If you're looking for a pastry or quick breakfast, head to Chez Aziz just outside the medina.
If you're not staying at Casa Perleta, make sure to visit the sfenj (donut) stand right outside its door. You're served them as breakfast as a guest of the hotel.
TBP Insider Tips
> You do not need a guide in Chefchaouen as the medina is small enough to navigate on your own.
> Spanish is more widely spoken than French or English in this region.
> Cash is more widely accepted than credit cards and there is an ATM in the main square.
> Casa Perleta only has 8 rooms, so booking early in advised. You'll send a small deposit mostly likely via PayPal and pay the balance in cash when you depart.
> Chefchaouen is in the mountains, so it can be quite cool at night.
> We didn't drink the water in Morocco. You can purchase large bottles in the small stores just outside Casa Perleta.

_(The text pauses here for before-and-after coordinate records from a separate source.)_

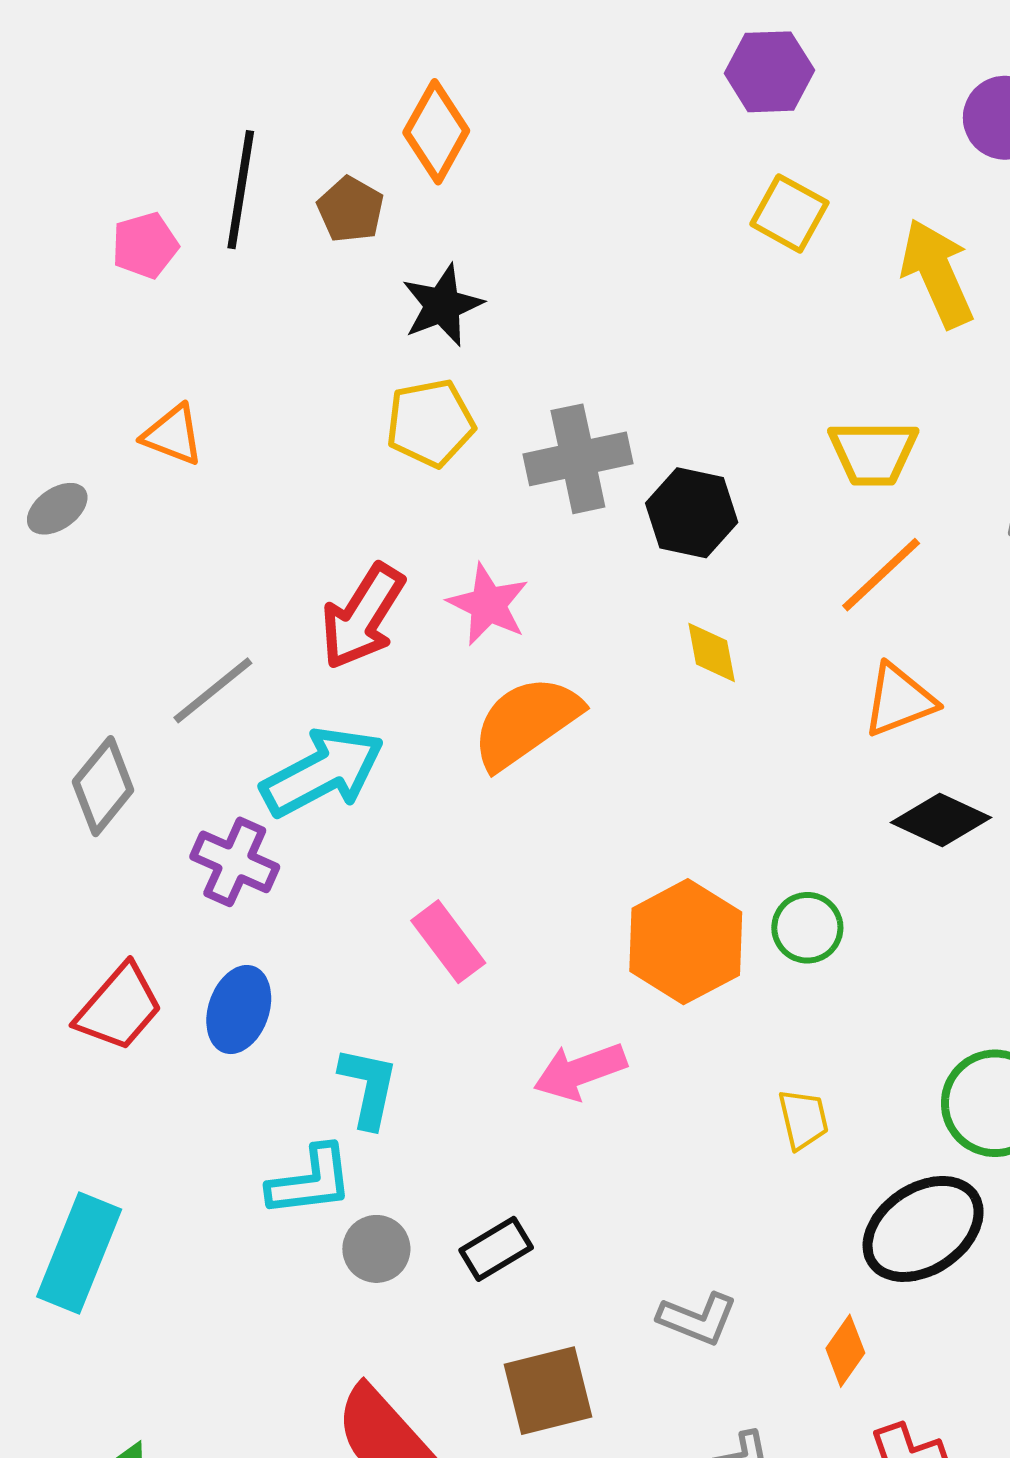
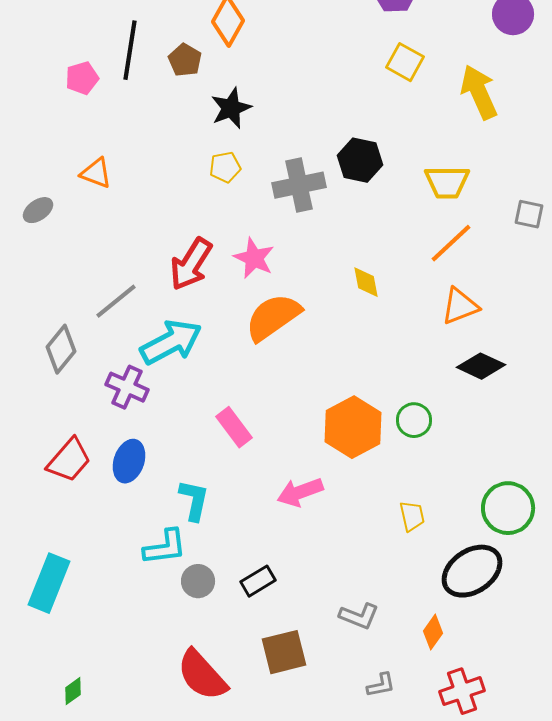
yellow pentagon: (430, 423) -> (225, 167), size x0.7
black hexagon: (692, 513) -> (360, 160), moved

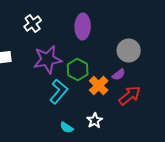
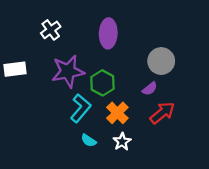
orange cross: (99, 86) -> (117, 113), moved
cyan semicircle: (67, 128) -> (89, 140), moved

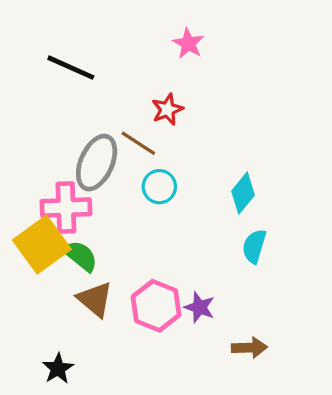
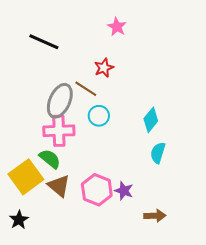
pink cross: (66, 208) -> (59, 131), moved
yellow square: (42, 245) -> (26, 177), moved
black star: (58, 369) -> (19, 220), moved

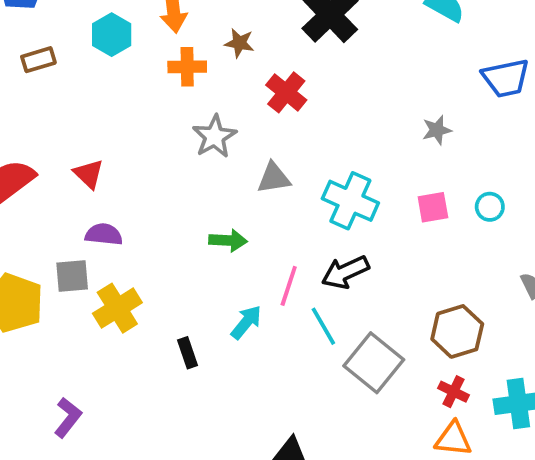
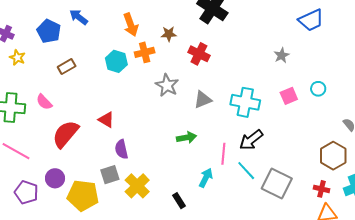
cyan hexagon: (112, 35) -> (116, 61), moved
purple semicircle: (104, 234) -> (121, 149), turned -96
brown hexagon: (457, 331) -> (333, 156), moved

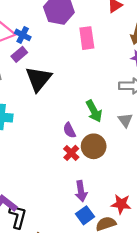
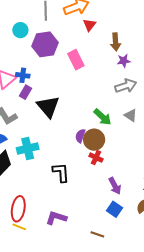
purple semicircle: (69, 130) -> (80, 136), moved, turned 64
brown circle: (94, 146) -> (94, 140), moved
blue square: (85, 215) -> (115, 209), moved
black L-shape: (18, 216) -> (61, 172), moved

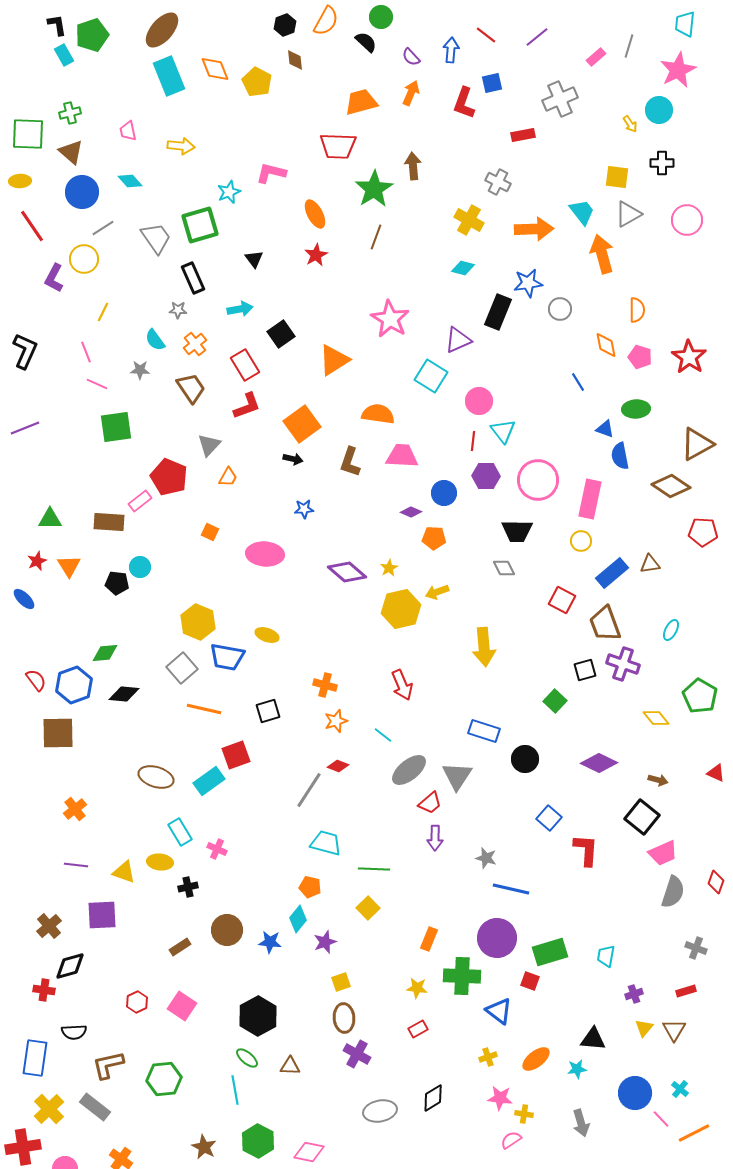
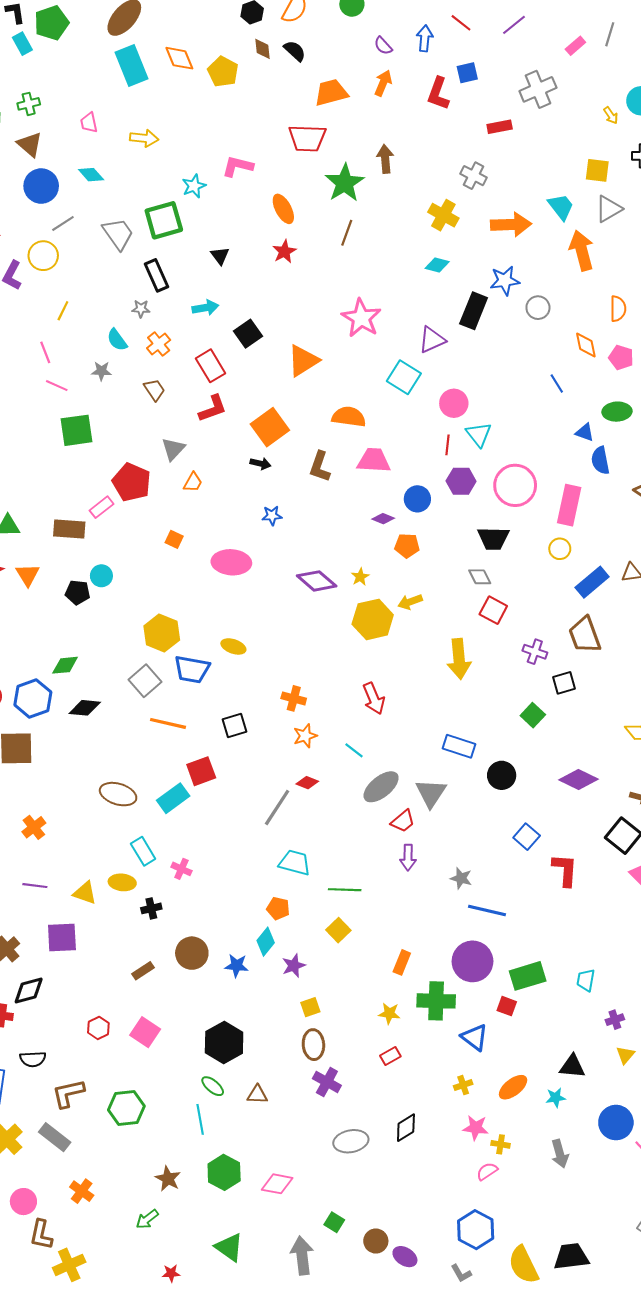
black semicircle: (366, 42) -> (295, 51), moved
brown trapezoid: (191, 388) -> (154, 390), size x0.7
red square: (562, 600) -> (493, 610), moved
purple cross: (623, 664) -> (535, 652), moved, size x0.7

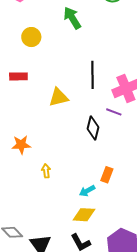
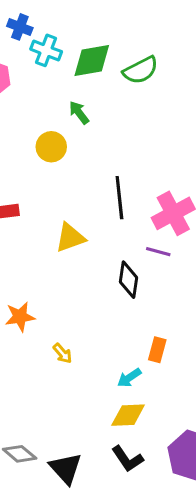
green arrow: (72, 18) -> (79, 113), size x0.7
yellow circle: (31, 37) -> (51, 147), moved
yellow arrow: (46, 171) -> (62, 353), turned 152

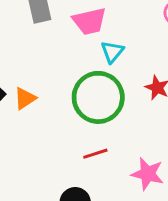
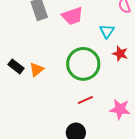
cyan triangle: (112, 52) -> (107, 31), moved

> Make sure to try the clementines and pomegranates (if in season) from the produce market just outside the western entrance to the medina. I've never had a pomegranate so sweet! They're yellow on the outside and pinker than the ones I'm used to.
> One thing I will mention is that I fantasized this picture perfect blue city, but it was actually a little dirty and the buildings worn down...don't expect perfectly clean blue walls everywhere. It's still an old town.
> If you're looking for the hustle and bustle of a big city, I wouldn't go all the way to Chefchaouen.